Engineering

We Handled 2.1 Million Concurrent Calls on Black Friday — Here's What We Learned

By Sarah Chen April 10, 2026

At 9:47 AM Eastern on Black Friday 2025, our network dashboard hit a number we’d never seen in production: 1,000,000 concurrent calls. By 11:23 AM, it was 1.5 million. At 2:14 PM, we peaked at 2,143,891 simultaneous voice connections across 15 data centers.

No calls dropped. No quality degradation. Call quality held at 4.4 MOS throughout. Our on-call engineers watched the dashboards and — honestly — just watched.

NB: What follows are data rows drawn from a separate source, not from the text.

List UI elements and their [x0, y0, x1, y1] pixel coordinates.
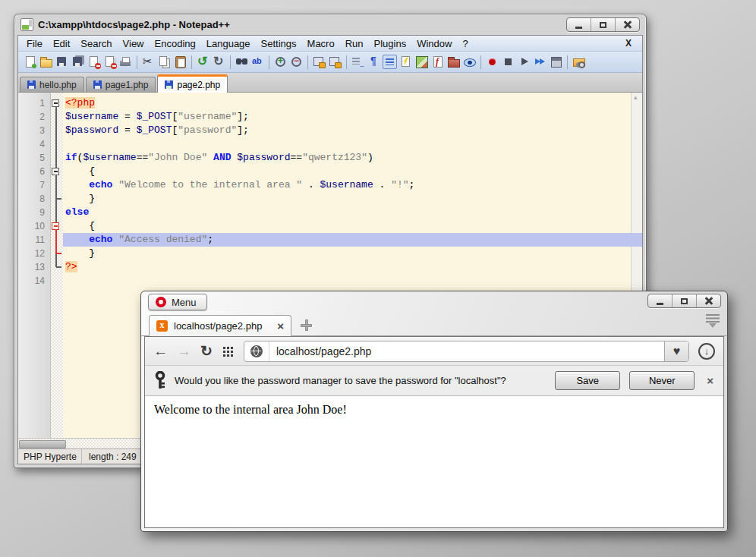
menu-item-encoding[interactable]: Encoding [150, 37, 201, 50]
close-icon[interactable] [87, 55, 101, 69]
line-number: 6 [18, 165, 50, 178]
doc-map-icon[interactable] [414, 55, 429, 69]
open-icon[interactable] [39, 55, 53, 69]
paste-icon[interactable] [173, 55, 187, 69]
code-text: { [63, 165, 642, 178]
line-number: 12 [18, 247, 50, 260]
editor-tab-page2.php[interactable]: page2.php [157, 74, 228, 93]
menu-item-run[interactable]: Run [340, 37, 369, 50]
opera-logo-icon [156, 297, 166, 307]
tab-close-button[interactable]: × [277, 320, 284, 332]
macro-play-icon[interactable] [517, 55, 531, 69]
fold-margin-cell[interactable] [50, 219, 63, 233]
macro-stop-icon[interactable] [501, 55, 515, 69]
undo-icon[interactable] [196, 55, 210, 69]
line-number: 3 [18, 124, 50, 137]
speed-dial-icon[interactable] [223, 347, 225, 349]
tab-menu-icon[interactable] [706, 314, 720, 332]
code-text: $password = $_POST["password"]; [63, 124, 642, 137]
save-icon[interactable] [55, 55, 69, 69]
minimize-button[interactable] [567, 18, 591, 31]
redo-icon[interactable] [212, 55, 226, 69]
replace-icon[interactable] [250, 55, 265, 69]
save-button[interactable]: Save [555, 371, 620, 390]
code-text [63, 274, 642, 288]
close-icon [704, 297, 713, 306]
word-wrap-icon[interactable] [383, 55, 397, 69]
line-number: 4 [18, 137, 50, 151]
menu-item-file[interactable]: File [21, 37, 48, 50]
fold-margin-cell [50, 192, 63, 206]
menu-item-settings[interactable]: Settings [256, 37, 302, 50]
copy-icon[interactable] [157, 55, 172, 69]
line-number: 8 [18, 192, 50, 206]
function-completion-icon[interactable] [398, 55, 413, 69]
reload-button[interactable] [200, 344, 213, 358]
editor-tab-page1.php[interactable]: page1.php [86, 77, 156, 92]
browser-tab[interactable]: localhost/page2.php × [149, 315, 291, 336]
save-all-icon[interactable] [71, 55, 85, 69]
menu-item-search[interactable]: Search [75, 37, 117, 50]
stacked-bars-icon [706, 314, 720, 316]
maximize-button[interactable] [672, 294, 696, 307]
sync-h-icon[interactable] [328, 55, 342, 69]
bookmark-heart-button[interactable] [664, 341, 688, 361]
menu-item-edit[interactable]: Edit [48, 37, 75, 50]
menu-item-view[interactable]: View [118, 37, 150, 50]
never-button[interactable]: Never [629, 371, 695, 390]
menu-item-macro[interactable]: Macro [302, 37, 340, 50]
find-icon[interactable] [235, 55, 249, 69]
site-badge[interactable] [244, 341, 269, 361]
fold-margin-cell[interactable] [50, 165, 63, 178]
close-all-icon[interactable] [102, 55, 117, 69]
maximize-button[interactable] [591, 18, 615, 31]
show-symbol-icon[interactable] [367, 55, 381, 69]
floppy-icon [27, 80, 36, 89]
close-button[interactable] [615, 18, 639, 31]
minimize-button[interactable] [648, 294, 672, 307]
zoom-out-icon[interactable] [289, 55, 304, 69]
editor-tab-hello.php[interactable]: hello.php [20, 77, 84, 92]
dismiss-bar-button[interactable]: × [707, 375, 713, 386]
new-tab-button[interactable] [301, 319, 312, 331]
function-list-icon[interactable] [430, 55, 445, 69]
view-eye-icon[interactable] [462, 55, 477, 69]
explorer-link-icon[interactable] [572, 55, 586, 69]
menu-item-window[interactable]: Window [411, 37, 457, 50]
macro-run-icon[interactable] [533, 55, 547, 69]
scrollbar-thumb[interactable] [19, 440, 66, 448]
fold-margin-cell [50, 178, 63, 192]
macro-save-icon[interactable] [549, 55, 563, 69]
close-icon [623, 20, 632, 30]
notepad-titlebar[interactable]: C:\xampp\htdocs\page2.php - Notepad++ [14, 14, 646, 35]
forward-button[interactable] [177, 344, 191, 358]
fold-margin-cell[interactable] [50, 96, 63, 110]
menu-item-plugins[interactable]: Plugins [369, 37, 412, 50]
macro-record-icon[interactable] [485, 55, 499, 69]
toolbar-separator [137, 55, 137, 69]
close-button[interactable] [696, 294, 720, 307]
menu-item-help[interactable]: ? [457, 37, 473, 50]
opera-menu-button[interactable]: Menu [148, 294, 207, 310]
address-bar[interactable]: localhost/page2.php [244, 341, 689, 362]
print-icon[interactable] [118, 55, 133, 69]
tab-label: page1.php [106, 80, 149, 90]
new-file-icon[interactable] [23, 55, 37, 69]
zoom-in-icon[interactable] [273, 55, 288, 69]
downloads-button[interactable] [698, 343, 715, 360]
back-button[interactable] [153, 344, 168, 358]
fold-margin-cell [50, 137, 63, 151]
cut-icon[interactable] [141, 55, 156, 69]
menu-item-language[interactable]: Language [201, 37, 256, 50]
code-text: } [63, 192, 642, 206]
tab-space-icon[interactable] [351, 55, 365, 69]
code-text: $username = $_POST["username"]; [63, 110, 642, 124]
toolbar-separator [480, 55, 481, 69]
browser-main-area: localhost/page2.php Would you like the p… [144, 336, 724, 528]
opera-titlebar[interactable]: Menu [141, 291, 727, 313]
opera-menu-label: Menu [172, 297, 197, 308]
url-text[interactable]: localhost/page2.php [269, 345, 664, 357]
folder-workspace-icon[interactable] [446, 55, 461, 69]
sync-v-icon[interactable] [312, 55, 326, 69]
close-document-button[interactable]: X [618, 38, 639, 49]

The auto-scaling handled everything.

This is the story of what happened, what almost went wrong, and what we learned.

The Weeks Before

Black Friday doesn’t surprise anyone. We started preparing in October.

Capacity planning: We analyzed our previous peak (1.2M concurrent on Cyber Monday 2024) and projected 1.8M for Black Friday 2025 based on customer growth curves and historical seasonality. We provisioned for 2.5M — about 40% headroom above projection.

Pre-scaling: Starting Wednesday night, we pre-warmed additional compute instances across all 15 data centers. Kubernetes pods that normally scale dynamically were pre-deployed to avoid cold-start latency under load.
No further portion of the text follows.